**Required action:**
All lines holding the word "With" are to be copied from the records beneath.

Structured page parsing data
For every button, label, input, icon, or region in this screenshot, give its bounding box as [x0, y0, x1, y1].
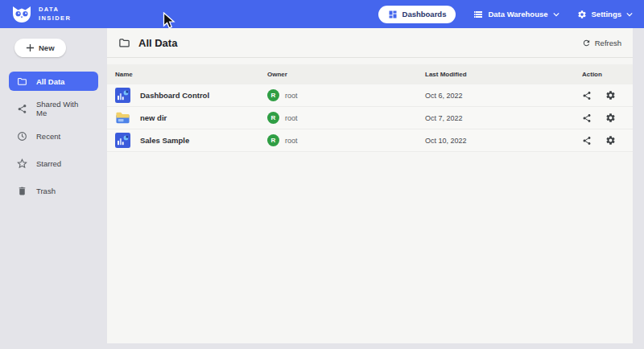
sidebar-item-label: Shared With Me — [36, 100, 90, 117]
sidebar-item-recent[interactable]: Recent — [9, 126, 98, 146]
sidebar-item-label: Trash — [36, 187, 56, 195]
chevron-down-icon — [553, 11, 559, 18]
last-modified-date: Oct 10, 2022 — [425, 137, 582, 145]
dashboard-file-icon — [115, 88, 130, 103]
share-icon — [582, 113, 592, 123]
row-settings-button[interactable] — [605, 135, 616, 146]
table-row[interactable]: Sales Sample R root Oct 10, 2022 — [107, 129, 633, 152]
table-header: Name Owner Last Modified Action — [107, 64, 633, 84]
owner-name: root — [285, 92, 298, 100]
clock-icon — [17, 131, 27, 142]
row-settings-button[interactable] — [605, 113, 616, 123]
sidebar-item-all-data[interactable]: All Data — [9, 72, 98, 91]
refresh-icon — [582, 39, 591, 47]
gear-icon — [605, 90, 616, 101]
data-warehouse-label: Data Warehouse — [488, 10, 547, 18]
database-icon — [473, 10, 483, 19]
settings-menu[interactable]: Settings — [577, 10, 633, 19]
dashboards-label: Dashboards — [402, 10, 447, 18]
dashboards-button[interactable]: Dashboards — [378, 6, 456, 23]
share-icon — [582, 91, 592, 101]
chevron-down-icon — [626, 11, 633, 18]
content-panel: All Data Refresh Name Owner Last Modifie… — [107, 28, 633, 343]
share-icon — [582, 136, 592, 146]
sidebar-item-label: All Data — [36, 77, 64, 86]
refresh-label: Refresh — [595, 39, 621, 47]
page-title: All Data — [138, 37, 177, 49]
share-button[interactable] — [582, 113, 592, 123]
folder-file-icon — [115, 110, 130, 125]
owner-avatar: R — [267, 134, 279, 146]
table-row[interactable]: Dashboard Control R root Oct 6, 2022 — [107, 84, 633, 107]
file-name: Dashboard Control — [140, 91, 209, 100]
app-window: DATA INSIDER Dashboards Data Warehouse — [0, 0, 644, 349]
share-button[interactable] — [582, 136, 592, 146]
brand-name: DATA INSIDER — [39, 6, 71, 22]
folder-icon — [118, 37, 130, 49]
sidebar-item-starred[interactable]: Starred — [9, 154, 98, 173]
owl-logo-icon — [11, 6, 32, 23]
last-modified-date: Oct 6, 2022 — [425, 92, 582, 100]
plus-icon — [26, 43, 35, 52]
gear-icon — [605, 113, 616, 123]
owner-avatar: R — [267, 89, 279, 101]
column-header-last-modified: Last Modified — [425, 71, 582, 78]
brand-logo: DATA INSIDER — [11, 6, 71, 23]
new-button[interactable]: New — [14, 39, 66, 57]
data-warehouse-menu[interactable]: Data Warehouse — [473, 10, 559, 19]
table-row[interactable]: new dir R root Oct 7, 2022 — [107, 107, 633, 129]
top-navigation-bar: DATA INSIDER Dashboards Data Warehouse — [0, 0, 644, 28]
sidebar-menu: All Data Shared With Me Recent — [0, 68, 107, 203]
sidebar-item-label: Recent — [36, 132, 60, 141]
sidebar-item-shared-with-me[interactable]: Shared With Me — [9, 99, 98, 118]
sidebar-item-label: Starred — [36, 159, 61, 168]
sidebar-item-trash[interactable]: Trash — [9, 181, 98, 200]
dashboard-icon — [388, 10, 398, 19]
owner-name: root — [285, 114, 298, 122]
settings-label: Settings — [592, 10, 621, 18]
share-icon — [17, 104, 27, 114]
top-nav-links: Dashboards Data Warehouse Settings — [378, 6, 633, 23]
file-name: new dir — [140, 113, 167, 122]
file-name: Sales Sample — [140, 136, 189, 145]
gear-icon — [577, 10, 587, 19]
trash-icon — [17, 186, 27, 196]
folder-icon — [17, 76, 27, 87]
star-icon — [17, 158, 27, 169]
row-settings-button[interactable] — [605, 90, 616, 101]
new-button-label: New — [39, 43, 55, 52]
gear-icon — [605, 135, 616, 146]
column-header-action: Action — [582, 71, 633, 78]
dashboard-file-icon — [115, 133, 130, 148]
sidebar: New All Data Shared With Me — [0, 28, 107, 349]
last-modified-date: Oct 7, 2022 — [425, 114, 582, 122]
owner-avatar: R — [267, 112, 279, 124]
page-header: All Data Refresh — [107, 28, 633, 58]
share-button[interactable] — [582, 91, 592, 101]
owner-name: root — [285, 137, 298, 145]
refresh-button[interactable]: Refresh — [582, 39, 621, 47]
column-header-name: Name — [115, 71, 267, 78]
column-header-owner: Owner — [267, 71, 425, 78]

**Task output:**
sidebar-item-label: Shared With Me — [36, 100, 90, 117]
sidebar-menu: All Data Shared With Me Recent — [0, 68, 107, 203]
sidebar-item-shared-with-me[interactable]: Shared With Me — [9, 99, 98, 118]
sidebar: New All Data Shared With Me — [0, 28, 107, 349]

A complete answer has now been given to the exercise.